When pressed to account for the actions of his volatile security services chief, Japarov offered a justification.
“Tashiyev was a little mistaken there. But you have to understand what condition he was in at the time. He had arrived directly from the site of conflict areas and so he gave in somewhat to his emotions,” Japarov was reported as saying.
The clashes to which the president was alluding had occurred one week earlier.
The demarcation deal is being ratified both hastily and secretively. Although Japarov stated on October 9 that ratification should be done openly, the parliamentary hearing on the following day was held behind closed doors. Journalists were not permitted to film proceedings and had their telephones confiscated before entering the hall. Only a cameraman working for Tashiyev’s agency was permitted to film the hearing.

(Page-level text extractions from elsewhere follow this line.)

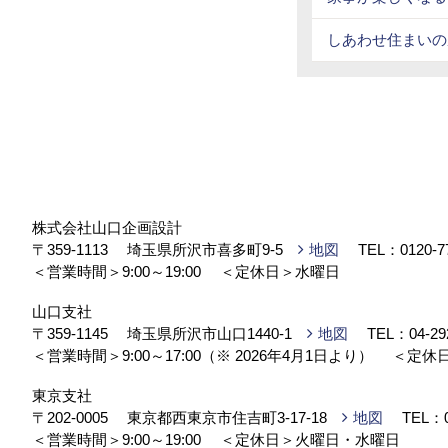
しあわせ住まいの
株式会社山口企画設計
〒359-1113
埼玉県所沢市喜多町9-5
地図
TEL：
0120-7
＜営業時間＞9:00～19:00
＜定休日＞水曜日
山口支社
〒359-1145
埼玉県所沢市山口1440-1
地図
TEL：
04-29
＜営業時間＞9:00～17:00（※ 2026年4月1日より）
＜定休
東京支社
〒202-0005
東京都西東京市住吉町3-17-18
地図
TEL：
＜営業時間＞9:00～19:00
＜定休日＞火曜日・水曜日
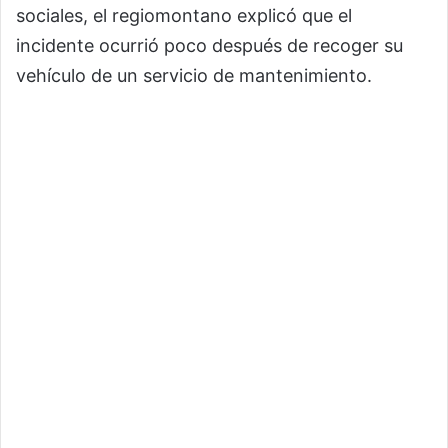
sociales, el regiomontano explicó que el
incidente ocurrió poco después de recoger su
vehículo de un servicio de mantenimiento.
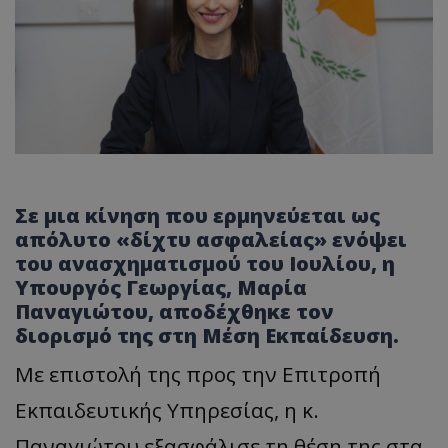
Σε μια κίνηση που ερμηνεύεται ως
απόλυτο «δίχτυ ασφαλείας» ενόψει
του ανασχηματισμού του Ιουλίου, η
Υπουργός Γεωργίας, Μαρία
Παναγιώτου, αποδέχθηκε τον
διορισμό της στη Μέση Εκπαίδευση.
Με επιστολή της προς την Επιτροπή
Εκπαιδευτικής Υπηρεσίας, η κ.
Παναγιώτου εξασφάλισε τη θέση της στα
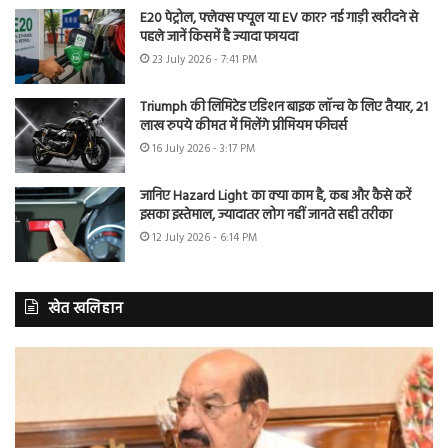
E20 पेट्रोल, फ्लेक्स फ्यूल या EV कार? नई गाड़ी खरीदने से
पहले जानें किसमें है ज्यादा फायदा
23 July 2026 - 7:41 PM
Triumph की लिमिटेड एडिशन बाइक लॉन्च के लिए तैयार, 21
लाख रुपये कीमत में मिलेंगे प्रीमियम फीचर्स
16 July 2026 - 3:17 PM
जानिए Hazard Light का क्या काम है, कब और कैसे करें
इसका इस्तेमाल, ज्यादातर लोग नहीं जानते सही तरीका
12 July 2026 - 6:14 PM
खेत खलिहान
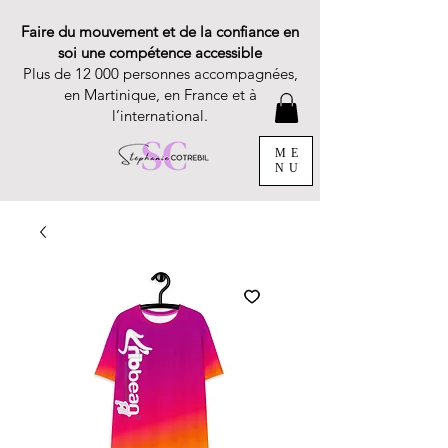
Faire du mouvement et de la confiance en
soi une compétence accessible
Plus de 12 000 personnes accompagnées,
en Martinique, en France et à
l’international.
ME
NU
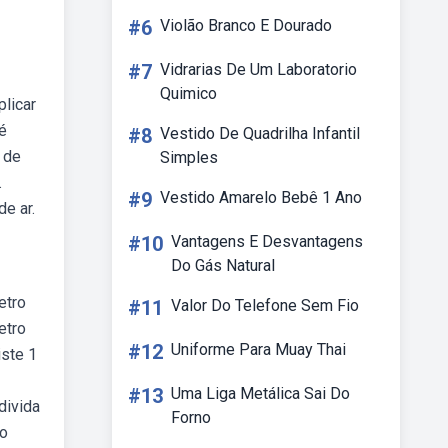
#6
Violão Branco E Dourado
#7
Vidrarias De Um Laboratorio
Quimico
plicar
é
#8
Vestido De Quadrilha Infantil
 de
Simples
.
#9
Vestido Amarelo Bebê 1 Ano
e ar.
#10
Vantagens E Desvantagens
Do Gás Natural
etro
#11
Valor Do Telefone Sem Fio
etro
#12
Uniforme Para Muay Thai
ste 1
#13
Uma Liga Metálica Sai Do
divida
Forno
ro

Tashiyev’s justification for this clandestine approach is that parts of the text could be taken out of context by troublemakers and be used to incite public commotion.
“It is so somebody doesn’t go and cut out the bits they need from the draft agreement and protocols that we are signing with Uzbekistan and then give the people incorrect information to whip them up against [the deal],” he said.

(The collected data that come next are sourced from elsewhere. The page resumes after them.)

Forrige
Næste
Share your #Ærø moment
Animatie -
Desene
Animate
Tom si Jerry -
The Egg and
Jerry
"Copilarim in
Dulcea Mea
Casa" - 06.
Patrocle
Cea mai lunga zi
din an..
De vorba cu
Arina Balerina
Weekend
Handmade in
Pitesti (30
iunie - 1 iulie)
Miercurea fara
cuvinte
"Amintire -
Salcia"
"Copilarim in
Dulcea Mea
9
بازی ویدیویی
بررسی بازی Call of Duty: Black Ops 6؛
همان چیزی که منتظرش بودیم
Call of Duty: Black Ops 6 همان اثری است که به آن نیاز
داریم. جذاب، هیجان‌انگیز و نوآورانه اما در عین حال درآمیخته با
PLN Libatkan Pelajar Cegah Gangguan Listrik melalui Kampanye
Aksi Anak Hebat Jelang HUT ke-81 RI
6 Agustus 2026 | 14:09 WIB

Some general points about the agreement are known, however.
Tashiyev said that around 200 square kilometers of heretofore disputed land will be handed to Kyrgyzstan. Meanwhile, Uzbekistan will receive ownership of the Kempir-Abad reservoir, which covers around 45 square kilometers.

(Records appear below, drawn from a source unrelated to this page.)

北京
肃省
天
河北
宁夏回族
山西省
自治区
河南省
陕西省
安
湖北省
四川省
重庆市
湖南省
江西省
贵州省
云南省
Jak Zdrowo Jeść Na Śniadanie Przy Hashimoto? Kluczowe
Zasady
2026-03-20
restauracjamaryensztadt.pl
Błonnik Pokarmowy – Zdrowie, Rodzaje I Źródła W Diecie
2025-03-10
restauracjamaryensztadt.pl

Kyrgyzstan and Uzbekistan share 1,400 kilometers of border. Around 15 percent of it is still subject to a definitive agreement. The Kempir-Abad reservoir is only one of nine disputed areas.
Opponents of the proposed swap complain that relinquishing claims to the reservoir could leave nearby Kyrgyz farmers without access to valuable irrigation water. Tashiyev has responded to that by saying that Kyrgyzstan would continue to get unhindered access to water and that the two countries would manage the reservoir’s resources jointly.
Despite those reassurances, there have been shows of discontent. Small rallies took place in Bishkek and in the southern Osh region, where the Kempir-Abad reservoir is situated, on October 10.
A group of elders from the Uzgen district of Osh assembled at the parliament building and demanded to be given an audience with lawmakers. They told reporters that they were not allowed into the building.
“The people have only one demand: We do not want to topple the government, we just want to keep Kempir-Abad,” said one of the men, who said they had been deputized by their fellow villagers to speak on their behalf. “This is our land and water. I don’t understand why they are hiding this document. They aren’t telling the people, and not even lawmakers [have been given the document].”
A larger crowd of around 80 people formed near the Uzgen district administration building. People at that rally complained that Tashiyev had been pressuring lawmakers and that the government was failing to heed the complaints of the public.
“If the authorities do the wrong thing, we will respond in kind. We will take unexpected steps and do unthinkable things,” one speaker said to the vocal approval of his listeners. “You can see, it isn’t only men here, but also women and elderly people.”
Ayzirek Imanaliyeva is a journalist based in Bishkek.